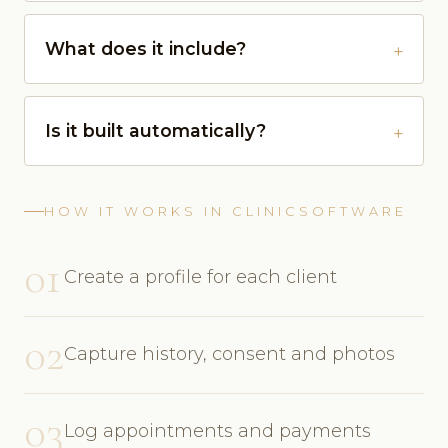
What does it include?
Is it built automatically?
HOW IT WORKS IN CLINICSOFTWARE
01
Create a profile for each client
02
Capture history, consent and photos
03
Log appointments and payments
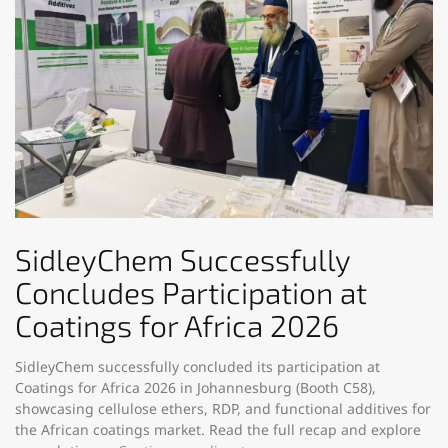
SidleyChem Successfully
Concludes Participation at
Coatings for Africa 2026
SidleyChem successfully concluded its participation at
Coatings for Africa 2026 in Johannesburg (Booth C58),
showcasing cellulose ethers, RDP, and functional additives for
the African coatings market. Read the full recap and explore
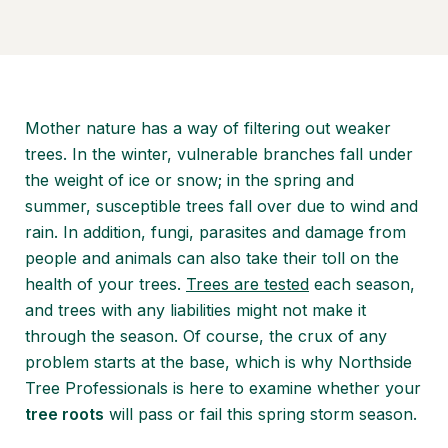
Mother nature has a way of filtering out weaker
trees. In the winter, vulnerable branches fall under
the weight of ice or snow; in the spring and
summer, susceptible trees fall over due to wind and
rain. In addition, fungi, parasites and damage from
people and animals can also take their toll on the
health of your trees.
Trees are tested
each season,
and trees with any liabilities might not make it
through the season. Of course, the crux of any
problem starts at the base, which is why Northside
Tree Professionals is here to examine whether your
tree roots
will pass or fail this spring storm season.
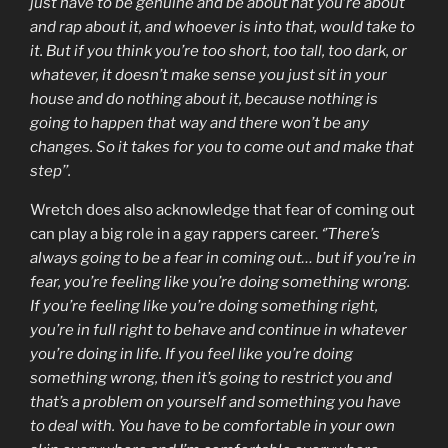
just have to be genuine and be about hat you’re about
and rap about it, and whoever is into that, would take to
it. But if you think you’re too short, too tall, too dark, or
whatever, it doesn’t make sense you just sit in your
house and do nothing about it, because nothing is
going to happen that way and there won’t be any
changes. So it takes for you to come out and make that
step’’.
Wretch does also acknowledge that fear of coming out
can play a big role in a gay rappers career.
‘’There’s
always going to be a fear in coming out… but if you’re in
fear, you’re feeling like you’re doing something wrong.
If you’re feeling like you’re doing something right,
you’re in full right to behave and continue in whatever
you’re doing in life. If you feel like you’re doing
something wrong, then it’s going to restrict you and
that’s a problem on yourself and something you have
to deal with. You have to be comfortable in your own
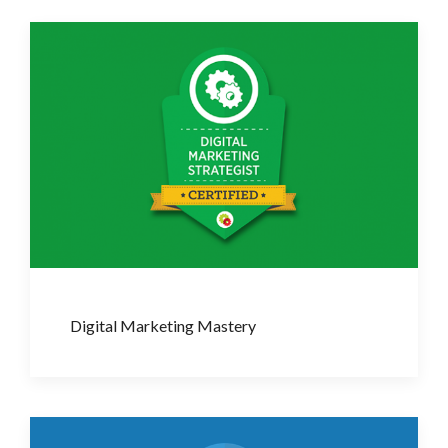
Digital Marketing Mastery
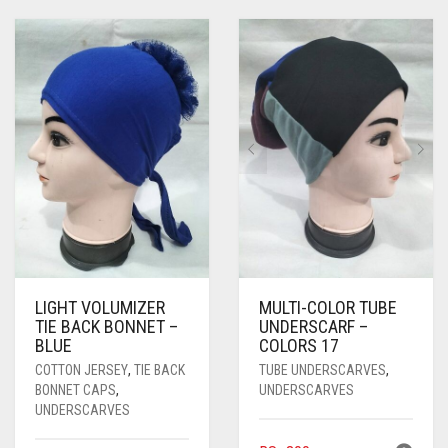
LIGHT VOLUMIZER
MULTI-COLOR TUBE
TIE BACK BONNET –
UNDERSCARF –
BLUE
COLORS 17
COTTON JERSEY
,
TIE BACK
TUBE UNDERSCARVES
,
BONNET CAPS
,
UNDERSCARVES
UNDERSCARVES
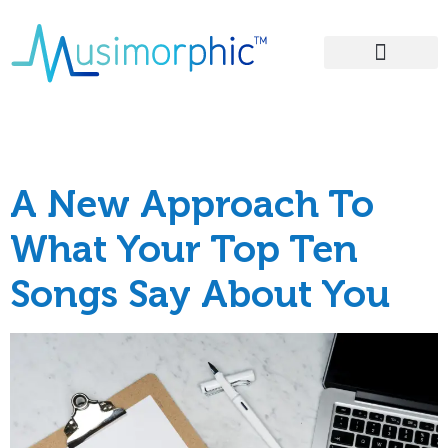
Areas of Influence
Tag:
anger
A New Approach To
What Your Top Ten
Songs Say About You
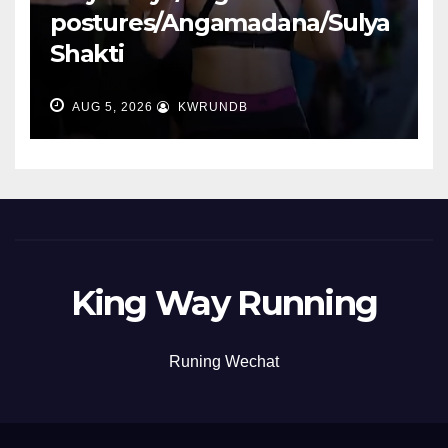
postures/Angamadana/Sulya
Shakti
AUG 5, 2026
KWRUNDB
King Way Running
Runing Wechat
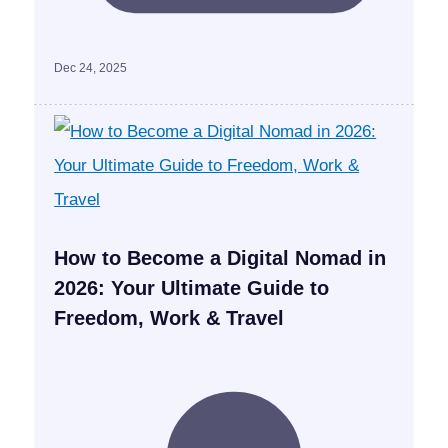
Dec 24, 2025
How to Become a Digital Nomad in
2026: Your Ultimate Guide to
Freedom, Work & Travel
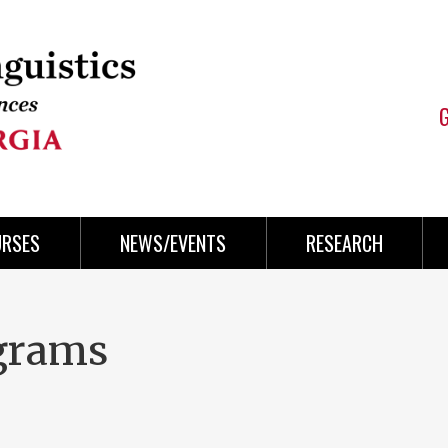
URSES
NEWS/EVENTS
RESEARCH
grams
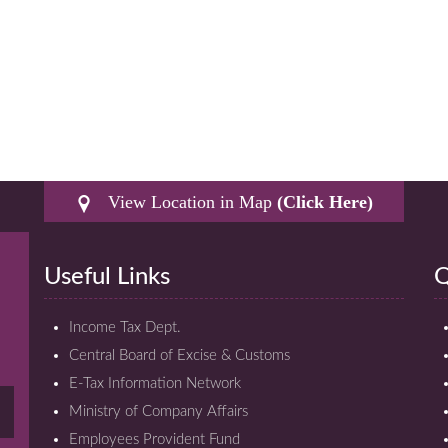
View Location in Map
(Click Here)
Useful Links
Q
Income Tax Dept.
Central Board of Excise & Customs
E-Tax Information Network
Ministry of Company Affairs
Employees Provident Fund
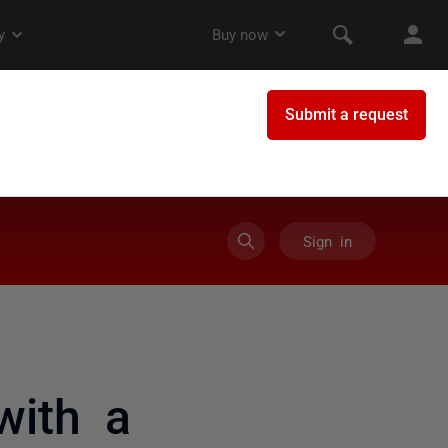
Sign in
ith a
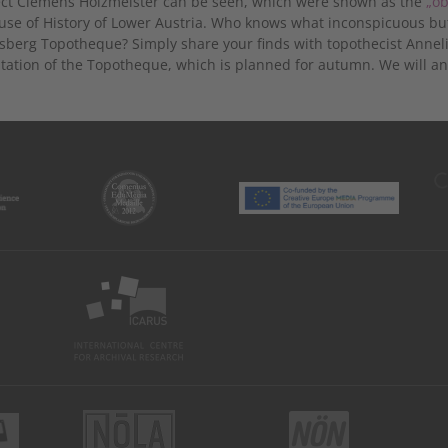
ect Clemens Holzmeister can be seen, which were shown as the
„ob
use of History of Lower Austria. Who knows what inconspicuous but r
sberg Topotheque? Simply share your finds with topothecist Anneli
tation of the Topotheque, which is planned for autumn. We will a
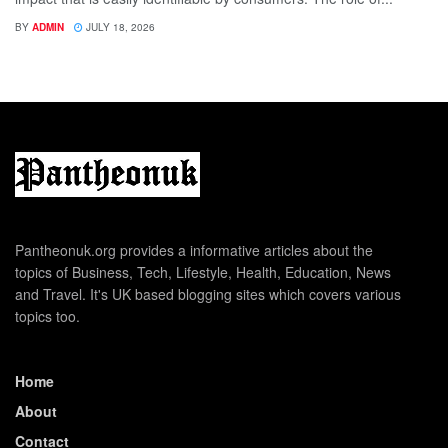
BY
ADMIN
JULY 18, 2026
Pantheonuk.org provides a informative articles about the
topics of Business, Tech, Lifestyle, Health, Education, News
and Travel. It's UK based blogging sites which covers various
topics too.
Home
About
Contact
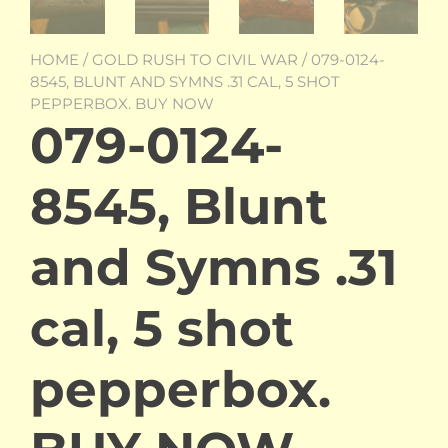
HOME
/
GOLD RUSH TO CIVIL WAR
/ 079-0124-
8545, BLUNT AND SYMNS .31 CAL, 5 SHOT
PEPPERBOX. BUY NOW
079-0124-
8545, Blunt
and Symns .31
cal, 5 shot
pepperbox.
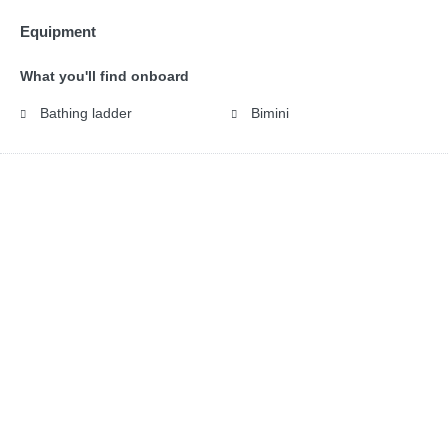
Equipment
What you'll find onboard
Bathing ladder
Bimini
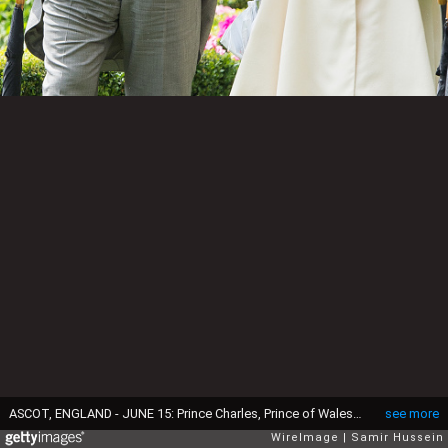
ASCOT, ENGLAND - JUNE 15: Prince Charles, Prince of Wales and Camilla, Duchess of Cornwall attend Day 2 of Royal Ascot at Ascot Racecourse on June 8, 2016 in Ascot, England. (Photo by Samir Hussein/Samir Hussein/WireImage)
see more
WireImage
Samir Hussein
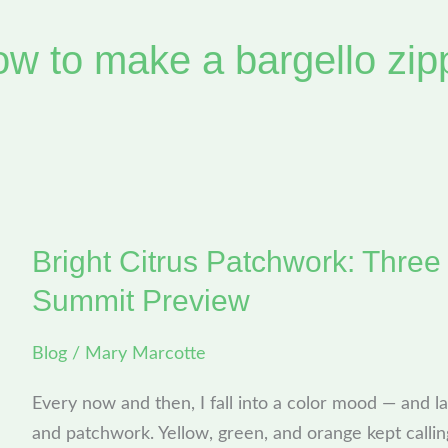
ow to make a bargello zip
Bright Citrus Patchwork: Three
Bright
Citrus
Summit Preview
Patchwork:
Three
Blog
/
Mary Marcotte
Quick
Every now and then, I fall into a color mood — and la
Bags
and patchwork. Yellow, green, and orange kept callin
+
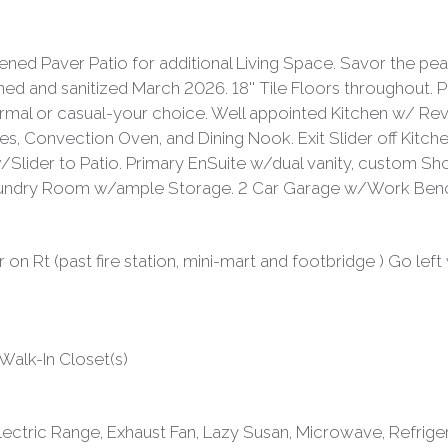
ed Paver Patio for additional Living Space. Savor the pe
nd sanitized March 2026. 18'' Tile Floors throughout. Pl
, formal or casual-your choice. Well appointed Kitchen w/ 
s, Convection Oven, and Dining Nook. Exit Slider off Kitc
o w/Slider to Patio. Primary EnSuite w/dual vanity, custom 
undry Room w/ample Storage. 2 Car Garage w/Work Bench,
n Rt (past fire station, mini-mart and footbridge ) Go left
, Walk-In Closet(s)
ectric Range, Exhaust Fan, Lazy Susan, Microwave, Refrige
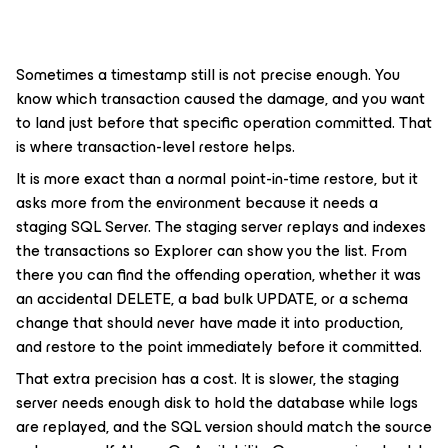
Sometimes a timestamp still is not precise enough. You
know which transaction caused the damage, and you want
to land just before that specific operation committed. That
is where transaction-level restore helps.
It is more exact than a normal point-in-time restore, but it
asks more from the environment because it needs a
staging SQL Server. The staging server replays and indexes
the transactions so Explorer can show you the list. From
there you can find the offending operation, whether it was
an accidental DELETE, a bad bulk UPDATE, or a schema
change that should never have made it into production,
and restore to the point immediately before it committed.
That extra precision has a cost. It is slower, the staging
server needs enough disk to hold the database while logs
are replayed, and the SQL version should match the source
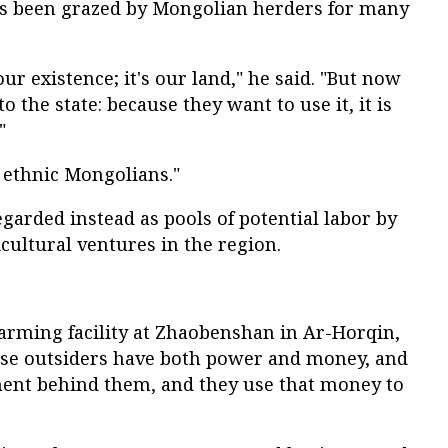
as been grazed by Mongolian herders for many
our existence; it's our land," he said. "But now
o the state: because they want to use it, it is
"
 ethnic Mongolians."
egarded instead as pools of potential labor by
cultural ventures in the region.
farming facility at Zhaobenshan in Ar-Horqin,
hese outsiders have both power and money, and
ment behind them, and they use that money to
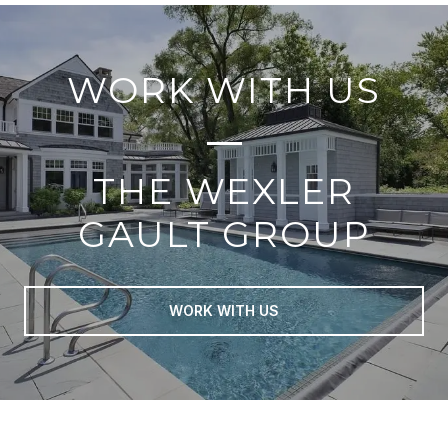
WORK WITH US
THE WEXLER
GAULT GROUP
WORK WITH US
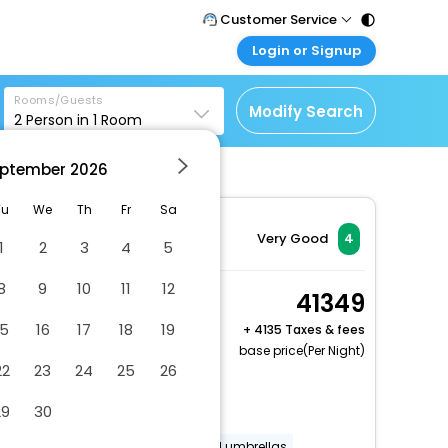
Customer Service
Login or Signup
Call Support
Tel : 011 - 43131313,
Customer Login
43030303
Rooms/Guests
Login & check bookings
Modify Search
2
Person in
1
Room
Mail Support
Corporate Travel
Care@easemytrip.com
ptember
2026
Login corporate account
Agent Login
Tu
We
Th
Fr
Sa
Login your agent account
Very Good
4
1
2
3
4
5
My Booking
8
9
10
11
12
Manage your bookings
Classic Room
41349
here
2 x Guest | 1 x Room
15
16
17
18
19
+
4135 Taxes & fees
Free Cancellation
base price(Per Night)
22
23
24
25
26
Dry cleaning/laundry service
29
30
Vegetarian breakfast available
Golf clubs (equipment)
Pool umbrellas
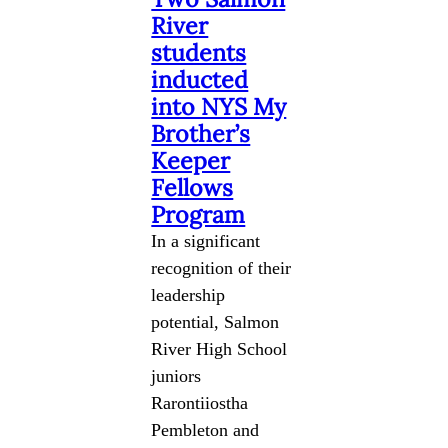
River
students
inducted
into NYS My
Brother’s
Keeper
Fellows
Program
In a significant
recognition of their
leadership
potential, Salmon
River High School
juniors
Rarontiiostha
Pembleton and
------------------------------
→ **What you should do**
Copy every line of the listing where the word "something" appears.

→ **Reply**
fear, you’re feeling like you’re doing something wrong.
If you’re feeling like you’re doing something right,
something wrong, then it’s going to restrict you and
that’s a problem on yourself and something you have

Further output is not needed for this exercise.